The episode is a reminder to anybody who writes or produces television that LGBTQ+ characters don’t need to be defined by their romantic relationships. Granted, in an industry that can still be incredibly regressive and tokenistic when it comes to LGBTQ+ representation – and in a world that still punishes and persecutes those who exist outside heterosexual norms – stories of sincere queer romance should always be welcome.

But episode four of Moments in Love seems to have been made specifically for LGBTQ+ individuals who could use reassurance that they are valid and valuable even on their own. Alicia doesn’t need to be married to Denise to “confirm” her sexuality or to prove that she deserves to be a mom. She is and has always been whole.

Naomi Akie plays as ALICIA and Lena Waithe plays Denise in the third season of ‘Master of None.’
Image courtesy of Netflix

But with all that said, it’s disappointing that the storytelling throughout the rest of Moments in Love just isn’t as thoughtful. Ansari maintains a deliberate pace for the entire season, at times spending minutes-on-end fixed on a single spot, ostensibly to allow every mundane interaction to feel charged with tension. It may have worked for Alicia’s solo episode, but for the increasingly fraught interactions between her and Denise, Ansari’s distant, isolating approach doesn’t ring true.

Moments in Love seems intent on portraying this marriage as monotonous from the get-go, when we can see that that isn’t the reality at all. To be clear, nothing is wrong with slow pacing and a uniform look. But the season’s style ends up preventing the central couple’s separation from feeling like the result of many changes and failed compromises. Instead, it feels inevitable, cynical.

This is ultimately the biggest thing getting in the way of Moments in Love’s success: at its worst, it draws dangerously close to being little more than a self-pitying screed from Ansari and Waithe. Their feelings about their respective mistakes and controversies are understandable, but it feels as if they’ve become so caught up in apologizing that they forgot to make any proper resolutions.

In fact, much of Moments in Love is spent with Denise simply thinking about the oncoming car crash of her marriage, without translating those thoughts into meaningful action. When she has a couple scenes alone with Dev, we learn that he isn’t in a very good place either. But again, we simply listen to them air out their frustrations before receiving mutual reassurance that is, frankly, unearned for these characters.

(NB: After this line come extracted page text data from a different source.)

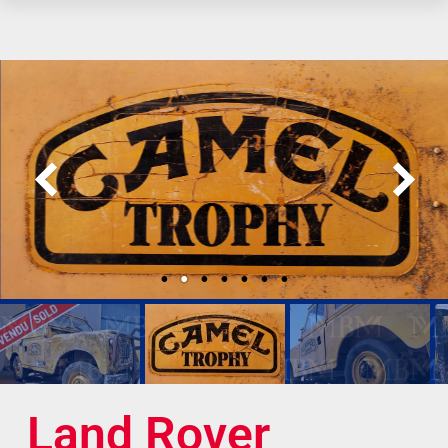
Land Rover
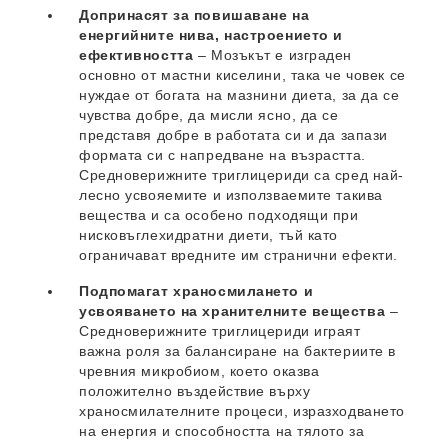
Допринасят за повишаване на
енергийните нива, настроението и
ефективността
– Мозъкът е изграден
основно от мастни киселини, така че човек се
нуждае от богата на мазнини диета, за да се
чувства добре, да мисли ясно, да се
представя добре в работата си и да запази
формата си с напредване на възрастта.
Средноверижните триглицериди са сред най-
лесно усвояемите и използваемите такива
вещества и са особено подходящи при
нисковъглехидратни диети, тъй като
ограничават вредните им странични ефекти.
Подпомагат храносмилането и
усвояването на хранителните вещества
–
Средноверижните триглицериди играят
важна роля за балансиране на бактериите в
чревния микробиом, което оказва
положително въздействие върху
храносмилателните процеси, изразходването
на енергия и способността на тялото за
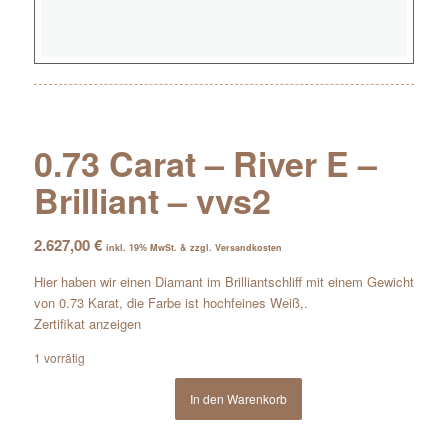
0.73 Carat – River E –
Brilliant – vvs2
2.627,00
€
inkl. 19% MwSt. & zzgl. Versandkosten
Hier haben wir einen Diamant im Brilliantschliff mit einem Gewicht
von 0.73 Karat, die Farbe ist hochfeines Weiß,.
Zertifikat anzeigen
1 vorrätig
In den Warenkorb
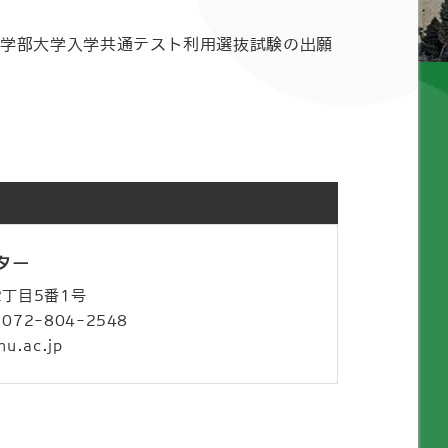
ン学部大学入学共通テスト利用選抜試験の出願
ター
2丁目5番1号
：072-804-2548
u.ac.jp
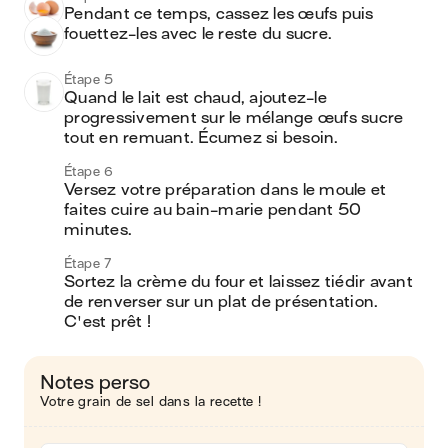
Pendant ce temps, cassez les œufs puis 
fouettez-les avec le reste du sucre. 
Étape 5
Quand le lait est chaud, ajoutez-le 
progressivement sur le mélange œufs sucre 
tout en remuant. Écumez si besoin. 
Étape 6
Versez votre préparation dans le moule et 
faites cuire au bain-marie pendant 50 
minutes. 
Étape 7
Sortez la crème du four et laissez tiédir avant 
de renverser sur un plat de présentation. 
C'est prêt ! 
Notes perso
Votre grain de sel dans la recette !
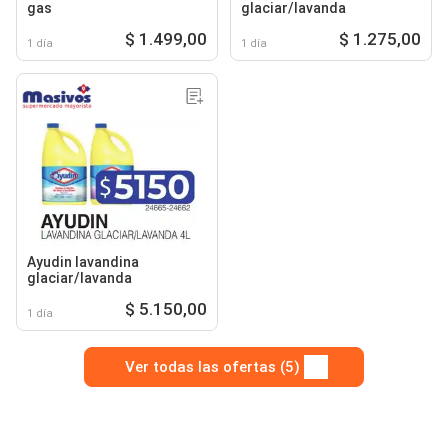
gas
glaciar/lavanda
$ 1.499,00
$ 1.275,00
1 día
1 día
Ayudin lavandina
glaciar/lavanda
$ 5.150,00
1 día
Ver todas las ofertas (5)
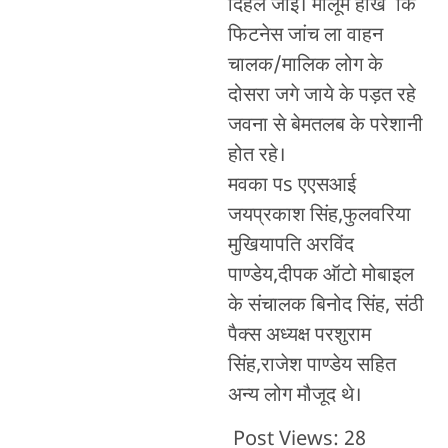
दिहल जाई। मालूम होखे कि
फिटनेस जांच ला वाहन
चालक/मालिक लोग के
दोसरा जगे जाये के पड़त रहे
जवना से बेमतलब के परेशानी
होत रहे।
मवका पs एएसआई
जयप्रकाश सिंह,फुलवरिया
मुखियापति अरविंद
पाण्डेय,दीपक ऑटो मोबाइल
के संचालक बिनोद सिंह, संठी
पैक्स अध्यक्ष परशुराम
सिंह,राजेश पाण्डेय सहित
अन्य लोग मौजूद थे।
Post Views:
28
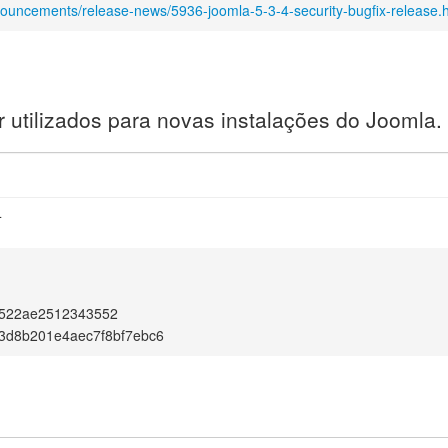
nouncements/release-news/5936-joomla-5-3-4-security-bugfix-release.
utilizados para novas instalações do Joomla.
4
522ae2512343552
3d8b201e4aec7f8bf7ebc6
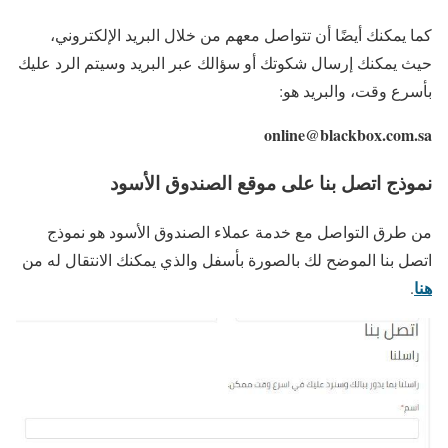
كما يمكنك أيضًا أن تتواصل معهم من خلال البريد الإلكتروني،
حيث يمكنك إرسال شكوتك أو سؤالك عبر البريد وسيتم الرد عليك
بأسرع وقت، والبريد هو:
online@blackbox.com.sa
نموذج اتصل بنا على موقع الصندوق الأسود
من طرق التواصل مع خدمة عملاء الصندوق الأسود هو نموذج
اتصل بنا الموضح لك بالصورة بأسفل والذي يمكنك الانتقال له من
هنا
.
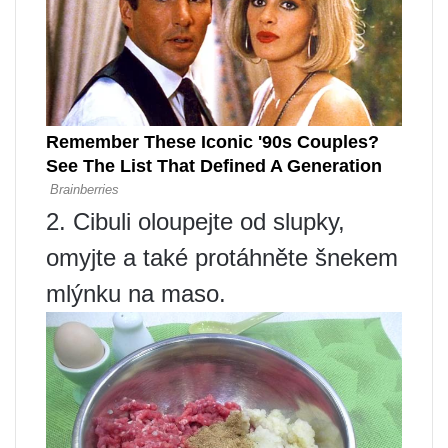
2. Cibuli oloupejte od slupky,
omyjte a také protáhněte šnekem
mlýnku na maso.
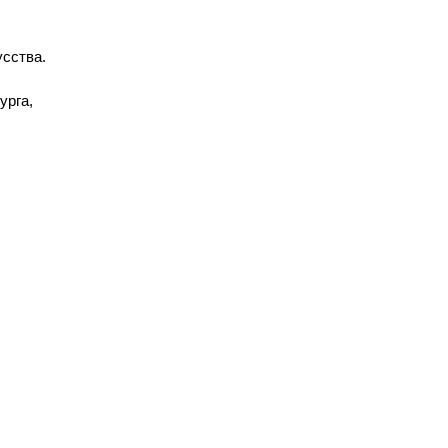
усства.
урга,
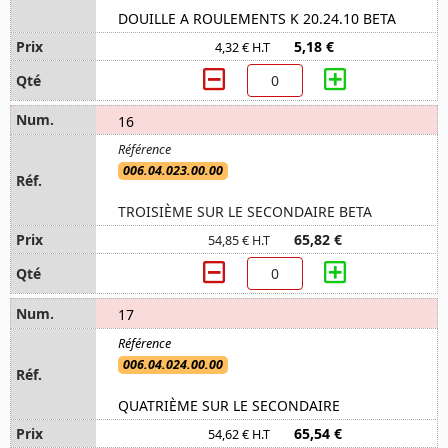
DOUILLE A ROULEMENTS K 20.24.10 BETA
5,18 €
4,32 € H.T
16
006.04.023.00.00
TROISIÈME SUR LE SECONDAIRE BETA
65,82 €
54,85 € H.T
17
006.04.024.00.00
QUATRIÈME SUR LE SECONDAIRE
65,54 €
54,62 € H.T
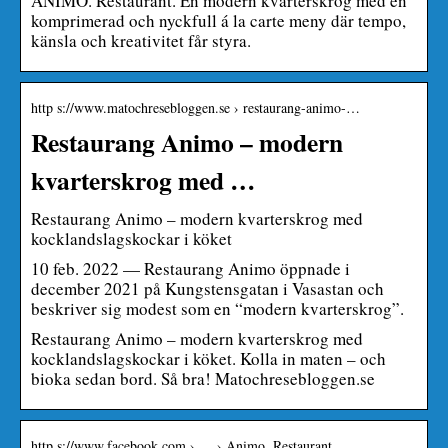
ANIMO. Restaurant. En modern kvarterskrog med en
komprimerad och nyckfull á la carte meny där tempo,
känsla och kreativitet får styra.
http s://www.matochresebloggen.se › restaurang-animo-…
Restaurang Animo – modern
kvarterskrog med …
Restaurang Animo – modern kvarterskrog med
kocklandslagskockar i köket
10 feb. 2022 — Restaurang Animo öppnade i
december 2021 på Kungstensgatan i Vasastan och
beskriver sig modest som en “modern kvarterskrog”.
Restaurang Animo – modern kvarterskrog med
kocklandslagskockar i köket. Kolla in maten – och
bioka sedan bord. Så bra! Matochresebloggen.se
http s://www.facebook.com › … › Animo. Restaurant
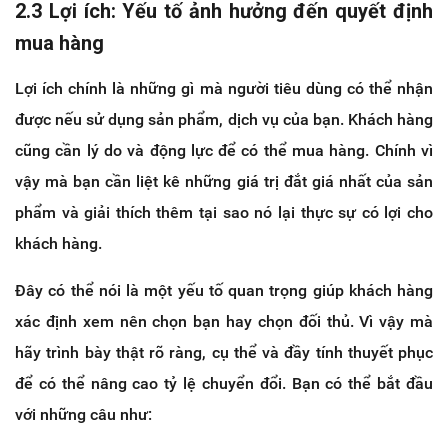
2.3 Lợi ích: Yếu tố ảnh hưởng đến quyết định
mua hàng
Lợi ích chính là những gì mà người tiêu dùng có thể nhận
được nếu sử dụng sản phẩm, dịch vụ của bạn. Khách hàng
cũng cần lý do và động lực để có thể mua hàng. Chính vì
vậy mà bạn cần liệt kê những giá trị đắt giá nhất của sản
phẩm và giải thích thêm tại sao nó lại thực sự có lợi cho
khách hàng.
Đây có thể nói là một yếu tố quan trọng giúp khách hàng
xác định xem nên chọn bạn hay chọn đối thủ. Vì vậy mà
hãy trình bày thật rõ ràng, cụ thể và đầy tính thuyết phục
để có thể nâng cao tỷ lệ chuyển đổi. Bạn có thể bắt đầu
với những câu như:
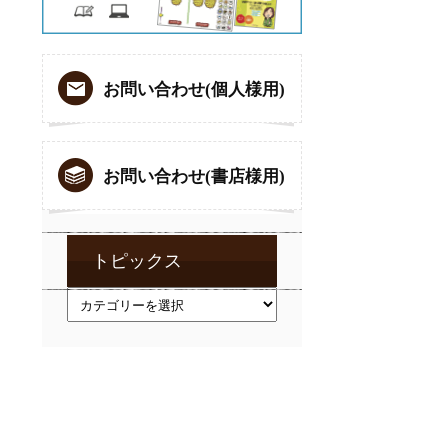
お問い合わせ(個人様用)
お問い合わせ(書店様用)
トピックス
ト
ピ
ッ
ク
ス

Master of None has always had a little bit of an ego to it, which is true for all series loosely based on their creators’ experiences. But this season, the show comes off overly defensive. Sure, it vaguely acknowledges what went wrong and how sorry Ansari and Waithe feel, but by having their sadness take up so much of their own scripts, it becomes unclear what they actually plan on doing about it.

It’s a miracle, then, that Alicia emerges as such a strong, inspiring figure without the help of previous seasons for build-up. And maybe she’s meant to act as the manifestation of who Ansari and Waithe wish they could be. But still, Alicia isn’t the center of this series. Ansari and Waithe try to step to the side, but they end up taking the spotlight with them. – Rappler.com

Master of None Presents: Moments in Love is streaming on Netflix.